Martelli lui-même, dans le sillage de l’affaire Masslo, insista pour lancer une loi sur l’immigration, celle qui porte son nom, approuvée en février 1990. L'Italie, en retard par rapport à d’autres pays européens, se dotait d’une loi organique sur ce sujet. À côté des mesures prises pour réguler les flux d’entrée, des dispositions légales applicables au séjour et à la lutte contre l’immigration irrégulière, cette loi établissait des règles pour protéger les travailleurs étrangers et un acte de régularisation pour les travailleurs en situation irrégulière. Manquait néanmoins à cette loi une incitation à l’intégration.

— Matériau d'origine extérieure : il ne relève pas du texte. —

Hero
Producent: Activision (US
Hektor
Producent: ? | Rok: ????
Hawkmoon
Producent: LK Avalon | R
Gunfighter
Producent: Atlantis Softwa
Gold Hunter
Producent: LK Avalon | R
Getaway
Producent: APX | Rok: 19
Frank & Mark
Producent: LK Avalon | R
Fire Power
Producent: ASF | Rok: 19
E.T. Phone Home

On avait peine (et c’est encore le cas aujourd’hui) à considérer l’immigration pour ce qu’elle est réellement : un phénomène structurel de notre temps, qui doit être traité par des politiques et des lois prévoyantes.
Se souvenir de l’histoire de Jerry Essan Masslo, trente ans après les faits, c’est honorer la mémoire d’un jeune immigré en quête d’un avenir meilleur, mais c’est aussi rappeler qu’il est possible de se laisser interroger par une histoire personnelle, de réfléchir sur l’immigration et de penser à des solutions à long terme. Si l’on prend le temps de réfléchir calmement sur l’immigration, on se rend compte que tant de choses qui sont considérées à présent comme « normales » ne le sont pas du tout.

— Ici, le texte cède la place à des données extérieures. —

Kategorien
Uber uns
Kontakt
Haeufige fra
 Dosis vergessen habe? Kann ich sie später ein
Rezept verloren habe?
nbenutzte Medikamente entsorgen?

L'agression verbale (et de plus en plus souvent aussi physique) contre les migrants n’est pas normale. Interdire à un jeune l’accès à une plage du fait de la couleur de sa peau n’est pas normal. Il n’est pas normal que les migrants sauvés par les ONG en mer Méditerranée soient considérés seulement comme un enjeu politique, comme s’ils n’étaient pas des femmes, des hommes et des enfants. Il n’est pas du tout normal que l’on ne s’émeuve plus du sort des tout-petits qui devraient toujours être protégés.
Jerry, comme tant d’hommes et de femmes d’aujourd’hui, était un immigré, mais surtout un homme persécuté par un régime injuste, à la recherche d’un lieu où vivre en paix avec les siens.